Speaking of Twitter accounts that are basically just those South Park machines that tap into your subconscious, Madonna’s tweets are things of beauty. And insanity. Her tweets are exactly what you’d expect from Madonna. Half mom trying to be cool on Facebook, half mumbo jumbo nonsense, Madonna tweets like someone who has never been told, “well that’s just ridiculous.” Because she’s Madonna. And everyone is too scared to mention that half of her tweets are grainy pictures from Google images. Or that her edginess is lost on a generation that learned about her by sifting through their mother’s CD collection stuffed into the back pocket of the driver’s side car seat.
3. Smash Mouth
Smash Mouth is a band that’s synonymous with Shrek and not much else. If you listened to their music pre-2001, you’re very likely in the minority, despite the fact that the band had a seven-year career prior to their brief moment in the lime light. All of this (and more) is very evident to the members of Smash Mouth, and let’s just say they are none too happy about it. The band’s Twitter page gained notoriety this summer when whoever was in charge of posting decided to start angrily responding to tweets that drew any connection between the band and the beloved movie about an ogre who just wants to be left alone. The connection has never been more clear. Vacillating between passive aggressive and irritated, the Twitter account managed to make Smash Mouth look like a bunch of thin-skinned whiners who can’t accept the source of their fame is a cartoon. Which is better than the image they had before— because they didn’t have one.
2. James Deen
Yes, that’s spelled correctly. Yes, the actual James Dean is dead. This one is an adult film star. But an incredibly famous one in the industry, and one of the few to really break into mainstream pop culture. Deen has become famous for tossing off the oft-taken role of muscled-out mouth-breather that many male stars of his kind were relegated to, and instead going for the ‘Boy Next Door’ vibe. He was nice, everyone was happy to go about their film-watching business with him in it, and nothing was wrong. But then reality reared its ugly head and a litany of sexual assault allegations came frothing forth, all over Deen’s promising career. His tweets haven’t helped much either. Between discussing the merits of pissing on people to lewd descriptions of his costars (this one is arguably fine, considering his line of work), Deen’s Twitter is on the cusp of being a sleazy locker room. His just happens to have over 200,000 peep holes.

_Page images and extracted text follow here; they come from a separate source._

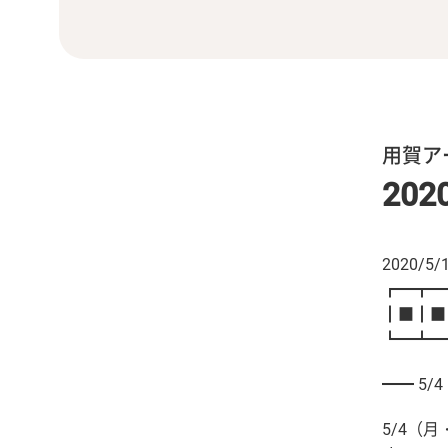
用賀ア
202
2020/5/
┏━┳━
┃■┃■
┗━┻━
━━ 5
5/4（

1. All Of Them, Collectively
Come to think of it, all celebrities should probably just stop tweeting. For every Katy Perry tweeting about a #cause, there’s ten thousand more pop stars, all vying to stay socially relevant by forcing their followers to watch, read, and listen to propaganda paid for by advertisers and lobbyists. Even the crazy, interesting-to-watch celebrities eventually drop a little product placement in their Twitter feeds, reminding you that the world is made of money and that celebrities are just figments of your imagination dreamt up by Madison Avenue. Or that maybe people that are famous aren’t actually inherently interesting, and Twitter makes them even less so. Food for thought.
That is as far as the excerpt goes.